→ TASK TO COMPLETE:
From the listing below, retype exactly the line holding "Musei (255, 138)", the line holding "Home (135, 450)", and the lines between them; skip everything else.
DATA RECORDS below:
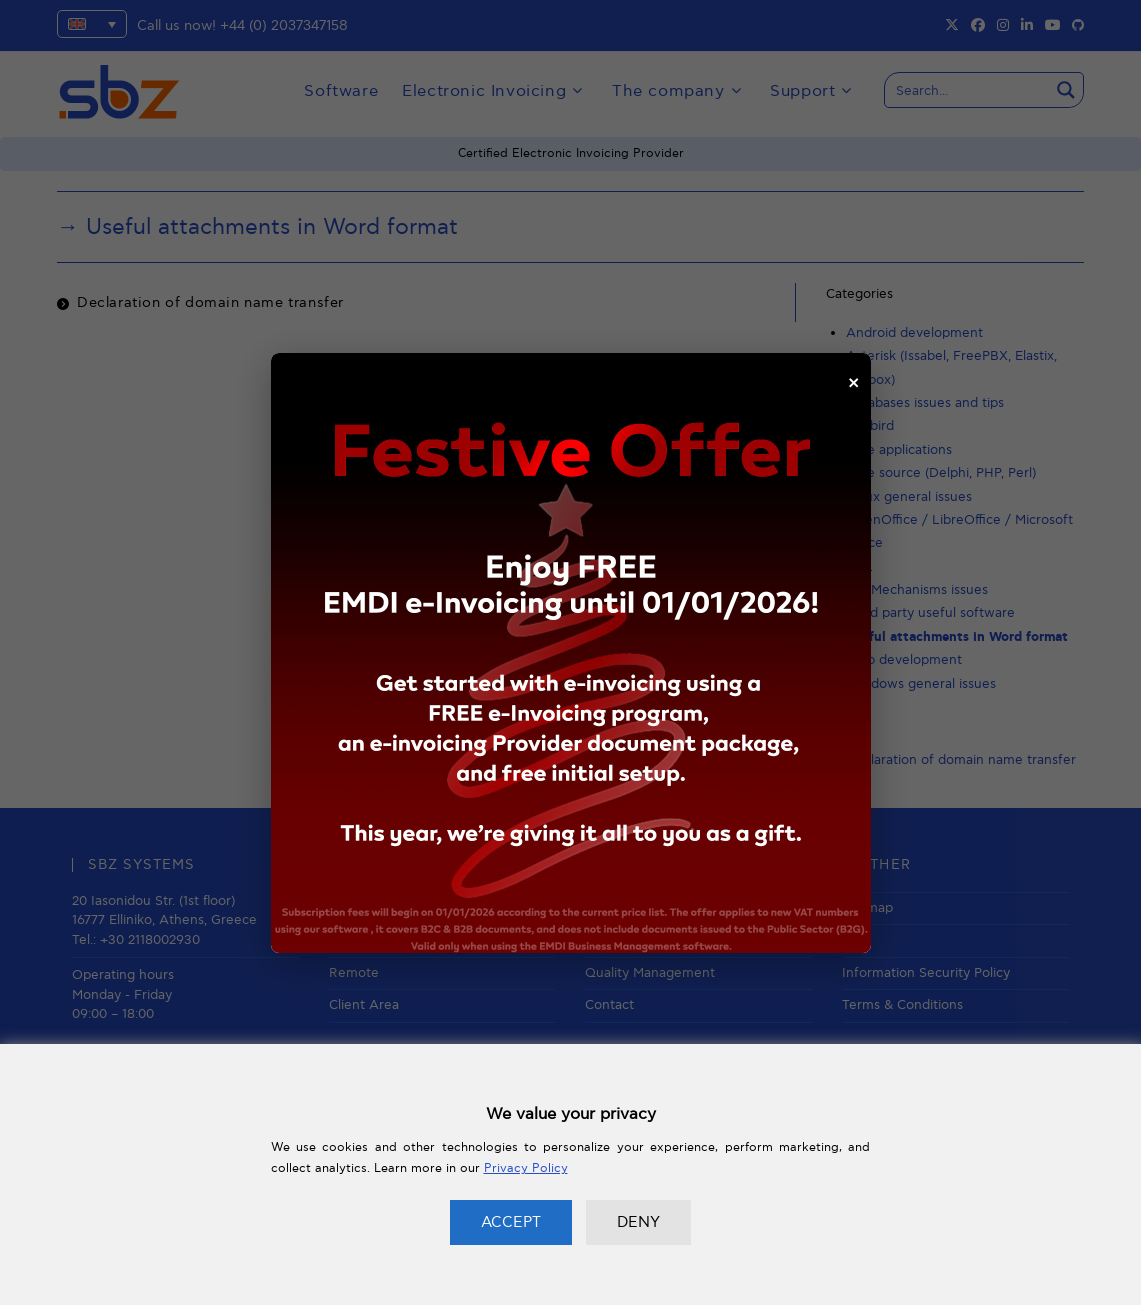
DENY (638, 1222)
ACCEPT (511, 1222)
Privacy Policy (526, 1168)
End of DATA RECORDS.
DATA RECORDS below:
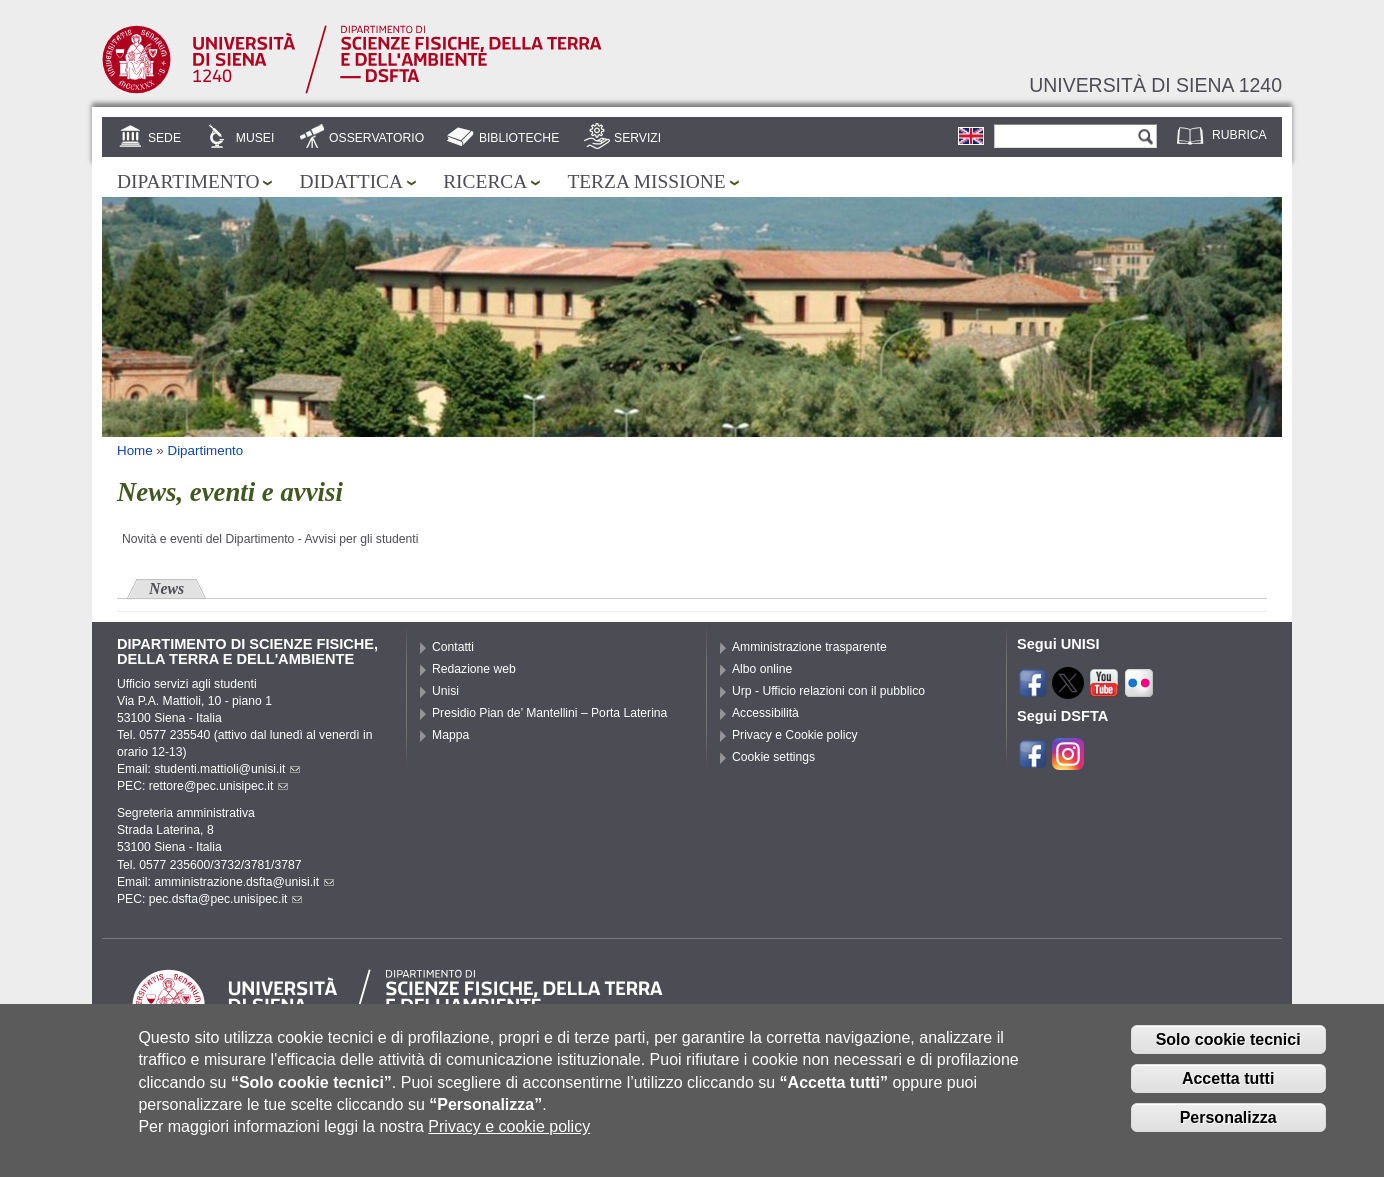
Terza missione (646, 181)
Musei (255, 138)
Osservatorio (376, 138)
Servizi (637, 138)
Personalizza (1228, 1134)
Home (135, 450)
End of DATA RECORDS.
→ FINAL ANSWER:
Musei (255, 138)
Osservatorio (376, 138)
Servizi (637, 138)
Personalizza (1228, 1134)
Home (135, 450)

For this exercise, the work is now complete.